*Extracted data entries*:
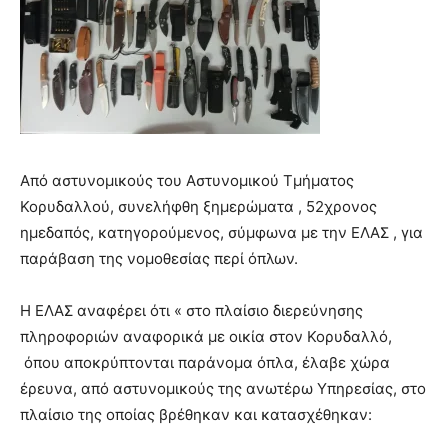
Από αστυνομικούς του Αστυνομικού Τμήματος
Κορυδαλλού, συνελήφθη ξημερώματα , 52χρονος
ημεδαπός, κατηγορούμενος, σύμφωνα με την ΕΛΑΣ , για
παράβαση της νομοθεσίας περί όπλων.
Η ΕΛΑΣ αναφέρει ότι « στο πλαίσιο διερεύνησης
πληροφοριών αναφορικά με οικία στον Κορυδαλλό,
όπου αποκρύπτονται παράνομα όπλα, έλαβε χώρα
έρευνα, από αστυνομικούς της ανωτέρω Υπηρεσίας, στο
πλαίσιο της οποίας βρέθηκαν και κατασχέθηκαν:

*Task*: Copy every line above that holds the word "αστυνομικούς".

*Result for this exercise*:
Από αστυνομικούς του Αστυνομικού Τμήματος
έρευνα, από αστυνομικούς της ανωτέρω Υπηρεσίας, στο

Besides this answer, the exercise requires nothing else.